Ça faisait maintenant une semaine qu'il vit chez moi, parce que je refuse de le laisser rentrer chez lui. Au début, j'avais surtout peur qu'il ne fasse une connerie. Mais maintenant, je me rends compte que c'est surtout qu'il me manquerait s'il retournait vivre chez lui. Et je crois qu'il l'a bien compris.

Bref, je retourne ce tapis dans tous les sens, encore blanc malgré le temps passé dans ce placard, et la remarque de Chris me sort de mes pensées.

"Ça va faire bizarre de le voir sur un cheval. Surtout à toi. Tu ressors tout l'équipement que tu mettais à Air Force ?

- Ouais, je pense. C'était une grande ponette, je lui mettais de l'équipement cheval alors pourquoi pas, je suis sûre que tout son équipement ira à Nino."

Air Force One. Ma ponette de Grand Prix, qui m'a emmené en As Poney Élite. J'ai couru avec les meilleurs cavaliers mineurs. J'ai concouru lors de nombreux CSIP* avec elle. C'était ma ponette.

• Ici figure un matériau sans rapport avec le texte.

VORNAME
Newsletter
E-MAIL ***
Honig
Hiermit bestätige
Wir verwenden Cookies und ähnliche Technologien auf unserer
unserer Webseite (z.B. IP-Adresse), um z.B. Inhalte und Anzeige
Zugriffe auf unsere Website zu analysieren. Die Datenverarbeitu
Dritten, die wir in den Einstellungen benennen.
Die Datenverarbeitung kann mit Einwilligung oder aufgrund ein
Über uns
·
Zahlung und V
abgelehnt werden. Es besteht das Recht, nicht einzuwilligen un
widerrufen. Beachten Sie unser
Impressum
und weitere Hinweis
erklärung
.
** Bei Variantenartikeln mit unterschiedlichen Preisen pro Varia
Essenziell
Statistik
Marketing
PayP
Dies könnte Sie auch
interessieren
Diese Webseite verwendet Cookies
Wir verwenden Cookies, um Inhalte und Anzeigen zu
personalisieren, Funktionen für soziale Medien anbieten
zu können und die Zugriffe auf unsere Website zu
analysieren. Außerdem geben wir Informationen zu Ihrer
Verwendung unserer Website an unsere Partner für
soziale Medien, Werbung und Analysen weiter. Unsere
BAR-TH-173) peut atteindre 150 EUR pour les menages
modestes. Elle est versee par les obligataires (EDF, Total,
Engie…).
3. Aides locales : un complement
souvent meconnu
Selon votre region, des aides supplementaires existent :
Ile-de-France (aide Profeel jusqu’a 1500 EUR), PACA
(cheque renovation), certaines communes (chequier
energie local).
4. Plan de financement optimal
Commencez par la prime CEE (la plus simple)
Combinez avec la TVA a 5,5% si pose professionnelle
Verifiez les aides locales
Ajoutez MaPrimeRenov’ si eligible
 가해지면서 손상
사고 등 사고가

A mes 18 ans, j'ai arrêté de la monter. Je n'avais plus le droit de la sortir en épreuve poneys, mais on aurait pu réussir à la faire passer sur des épreuves chevaux. Mais non, j'ai arrêté, tout arrêté. Chris avec son poney de Grand Prix, Atlas de Civry, a aussi tout plaqué à l'époque. On tournait ensemble sur les épreuves, et on a arrêté ensemble. On a sombré ensemble également.

Nous avons tous les deux redoublé notre terminale, puis nous avons tenté un BTS, sans vraiment aboutir à quelque chose. On fumait, on buvait, on se droguait. Et puis Julien nous a aidé à nous sortir de cette merde.

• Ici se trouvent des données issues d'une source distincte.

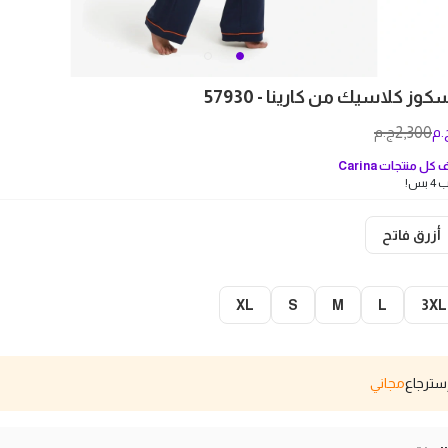
وز كلاسيك من كارينا - 57930
2,300
.م
ج.م
كل منتجات
Carina
بس!
أزرق فاتح
XL
S
M
L
3XL
مجاني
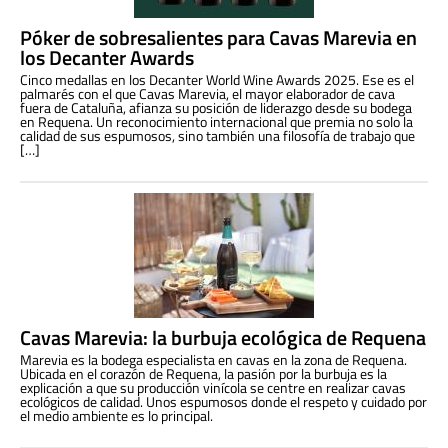
Póker de sobresalientes para Cavas Marevia en
los Decanter Awards
Cinco medallas en los Decanter World Wine Awards 2025. Ese es el
palmarés con el que Cavas Marevia, el mayor elaborador de cava
fuera de Cataluña, afianza su posición de liderazgo desde su bodega
en Requena. Un reconocimiento internacional que premia no solo la
calidad de sus espumosos, sino también una filosofía de trabajo que
[…]
Cavas Marevia: la burbuja ecológica de Requena
Marevia es la bodega especialista en cavas en la zona de Requena.
Ubicada en el corazón de Requena, la pasión por la burbuja es la
explicación a que su producción vinícola se centre en realizar cavas
ecológicos de calidad. Unos espumosos donde el respeto y cuidado por
el medio ambiente es lo principal.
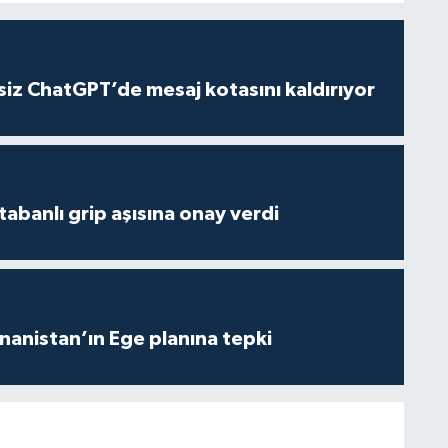
iz ChatGPT’de mesaj kotasını kaldırıyor
tabanlı grip aşısına onay verdi
anistan’ın Ege planına tepki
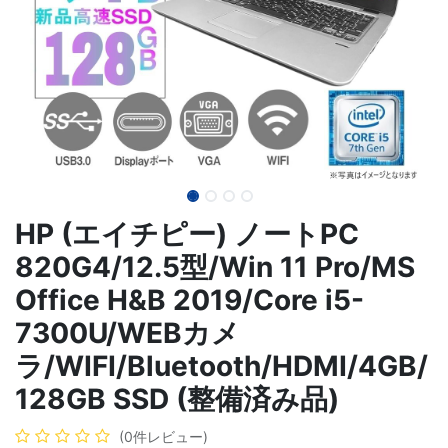
HP (エイチピー) ノートPC
820G4/12.5型/Win 11 Pro/MS
Office H&B 2019/Core i5-
7300U/WEBカメ
ラ/WIFI/Bluetooth/HDMI/4GB/
128GB SSD (整備済み品)
(0件レビュー)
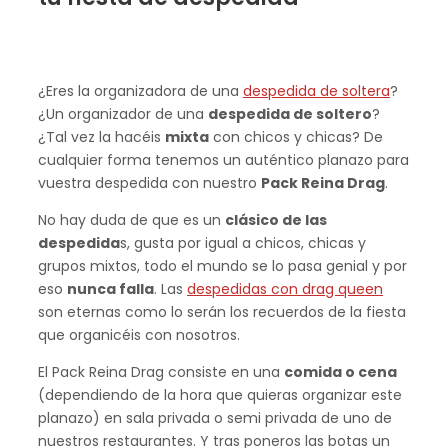
¿Eres la organizadora de una
despedida de soltera
?
¿Un organizador de una
despedida de soltero
?
¿Tal vez la hacéis
mixta
con chicos y chicas? De
cualquier forma tenemos un auténtico planazo para
vuestra despedida con nuestro
Pack Reina Drag
.
No hay duda de que es un
clásico de las
despedida
s, gusta por igual a chicos, chicas y
grupos mixtos, todo el mundo se lo pasa genial y por
eso
nunca falla
. Las
despedidas con drag queen
son eternas como lo serán los recuerdos de la fiesta
que organicéis con nosotros.
El Pack Reina Drag consiste en una
comida o cena
(dependiendo de la hora que quieras organizar este
planazo) en sala privada o semi privada de uno de
nuestros restaurantes. Y tras poneros las botas un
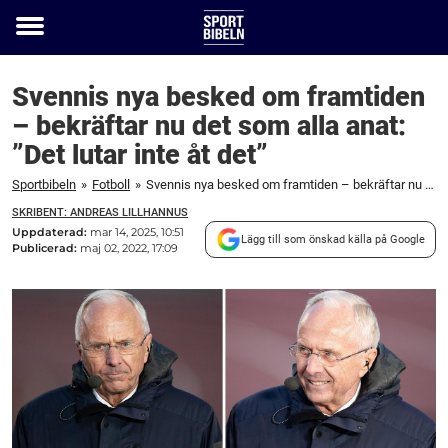
Toggle
menu
Svennis nya besked om framtiden
– bekräftar nu det som alla anat:
”Det lutar inte åt det”
Sportbibeln
»
Fotboll
»
Svennis nya besked om framtiden – bekräftar nu det som alla anat: ”Det lutar inte åt det”
SKRIBENT: ANDREAS LILLHANNUS
Uppdaterad:
mar 14, 2025, 10:51
Lägg till som önskad källa på Google
Publicerad:
maj 02, 2022, 17:09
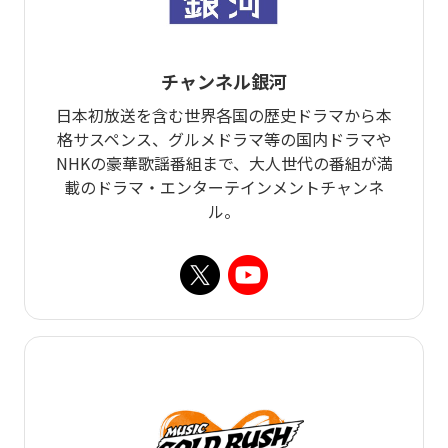
チャンネル銀河
日本初放送を含む世界各国の歴史ドラマから本
格サスペンス、グルメドラマ等の国内ドラマや
NHKの豪華歌謡番組まで、大人世代の番組が満
載のドラマ・エンターテインメントチャンネ
ル。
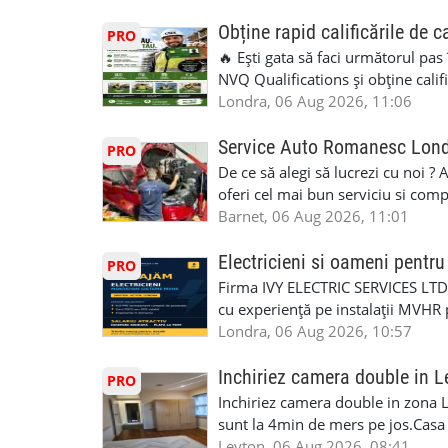
Obține rapid calificările de c
PRO
🔥 Ești gata să faci următorul pas
NVQ Qualifications și obține calif
Calificări recunoscute în UK ✅ Ev
Londra, 06 Aug 2026, 11:06
asistență în limba română ✅ Potriv
competențele 👷 Indiferent dacă luc
Service Auto Romanesc Lon
PRO
oficială, noi te ajutăm să alegi var
De ce să alegi să lucrezi cu noi ?
complicații. 💥 Suport real de la î
oferi cel mai bun serviciu si com
noi oportunități de muncă și de 
alegerea ideală: Personal califica
Barnet, 06 Aug 2026, 11:01
(WhatsApp) 📱 07846 715500 📍 
profesioniști cu experiență și cal
6RR 🚀 CSCS Colindale – GQA & NVQ 
Auto. Indiferent de situație, puteț
Electricieni si oameni pent
PRO
te astăzi. Construiește-ți viitorul 
repara in scurt timp si eficient o
Firma IVY ELECTRIC SERVICES LTD 
garaj auto care ofera orice tip de 
cu experiență pe instalații MVHR 
Lucram cu Toate Garantiile si Asi
obligatorii: 🔹 Full PPE (echipam
Londra, 06 Aug 2026, 10:57
Dumneavoastră, suntem TVA Înreg
Experiență în domeniu Ce oferim: 
iTP/MOT Masini Mici si Vanuri Inal
lucru constant ✅ Echipă serioasă,
Inchiriez camera double in L
PRO
Accident Management, Preluam Ca
detalii și programare, trimiteți me
Inchiriez camera double in zona L
Masina la Schimb. ✅ Distributii 
sunt la 4min de mers pe jos.Casa e
Geometrie Profesionala Roti Las
incluse.Cautam o persoana sau un 
Leyton, 06 Aug 2026, 08:41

Ressortir les affaires d'Air Force me fait du mal, mais je repense à tous ces bons moments passés avec cette ponette. L'année dernière, ses propriétaires m'ont appelé, en m'annonçant qu'elle était morte, qu'une colique l'avait emmenée. J'ai pleuré, parce que cette ponette m'a tout offert.

Elle était assez costaud, ce qui fait que je lui mettais des affaires taille cheval, mais elle était exceptionnelle. Ce tapis, je l'ai gagné en remportant les Championnats de France à Lamotte-Beuvron avec elle, en As Poney Élite Excellence, avant d'être sélectionnée pour l'équipe de France pour les Championnats d'Europe.

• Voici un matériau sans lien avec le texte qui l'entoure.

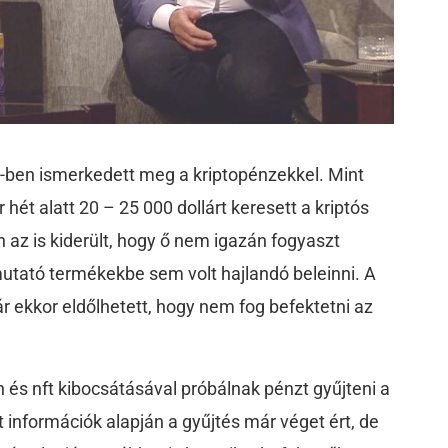
1-ben ismerkedett meg a kriptopénzekkel. Mint
hét alatt 20 – 25 000 dollárt keresett a kriptós
 az is kiderült, hogy ő nem igazán fogyaszt
utató termékekbe sem volt hajlandó beleinni. A
ár ekkor eldőlhetett, hogy nem fog befektetni az
n és nft kibocsátásával próbálnak pénzt gyűjteni a
t információk alapján a gyűjtés már véget ért, de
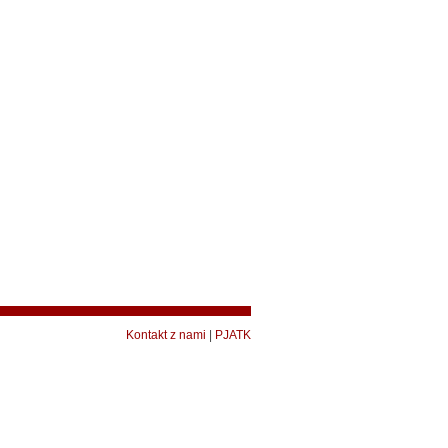
Kontakt z nami
|
PJATK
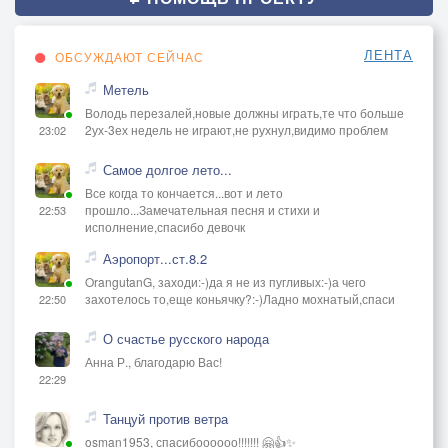
ЛЕНТА
ОБСУЖДАЮТ СЕЙЧАС
Метель
Володь перезалей,новые должны играть,те что больше
2ух-3ех недель не играют,не рухнул,видимо проблем
23:02
Самое долгое лето...
Все когда то кончается...вот и лето
прошло...Замечательная песня и стихи и
22:53
исполнение,спасибо девочк
Аэропорт...ст.8.2
OrangutanG, заходи:-)да я не из пугливых:-)а чего
захотелось то,еще коньячку?:-)Ладно мохнатый,спаси
22:50
О счастье русского народа
Анна Р., благодарю Вас!
22:29
Танцуй против ветра
osman1953, спасибоооооо!!!!!!! 🤗👍✨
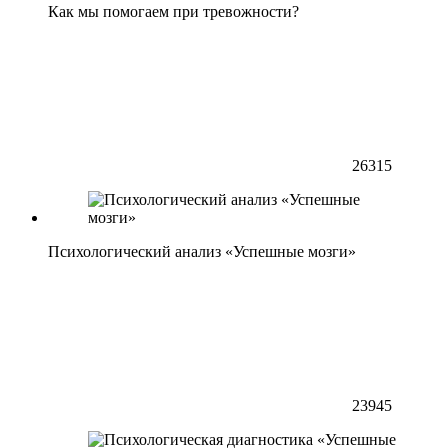
Как мы помогаем при тревожности?
26315
Психологический анализ «Успешные мозги»
23945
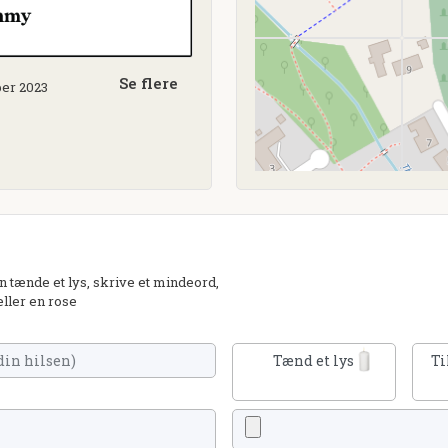
Se flere
ber 2023
 tænde et lys, skrive et mindeord,
eller en rose
Tænd et lys
Ti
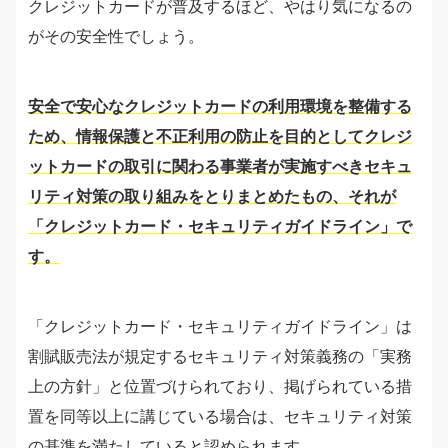
クレジットカードが普及するほど、やはり気になるの
がその安全性でしょう。
安全で安心なクレジットカードの利用環境を整備する
ため、情報保護と不正利用の防止を目的としてクレジ
ットカードの取引に関わる事業者が実施すべきセキュ
リティ対策の取り組みをとりまとめたもの、それが
「クレジットカード・セキュリティガイドライン」で
す。
「クレジットカード・セキュリティガイドライン」は
割賦販売法が規定するセキュリティ対策義務の「実務
上の方針」と位置づけられており、掲げられている措
置を同等以上に講じている場合は、セキュリティ対策
の基準を満たしていると認められます。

Dans un élan de reconnaissance envers cette ponette, je me décide à lui rendre une sorte d'hommage en reprenant ses affaires, pour Nino. Je ressors donc mon chariot, que j'avais réussi à caser, vide, dans mon placard. J'y place mon tapis blanc. Je retrouve également ma paire de guêtres en cuir. Elles sont poussiéreuses. Je ressors ses anciennes protections de transport, son ancien licol en cuir, poussiéreux et moisi, ainsi que son ancien filet, avec son mors Pelham, comme celui qu'il me faut pour Nino.

J'entrepose tout ça sur mon chariot, et sort ce qui me fait le plus de mal, ma selle. J'enlève le couvre-selle et admire cette selle "made in France", sur mesure, et maintenant poussiéreuse. Je pries pour qu'elle aille à Nino. Je ressors également mes bottes, poussiéreuses elles aussi, ma vieille cravache. Je pose aussi sur le chariot tout ce qu'il me faut pour nettoyer tout ça.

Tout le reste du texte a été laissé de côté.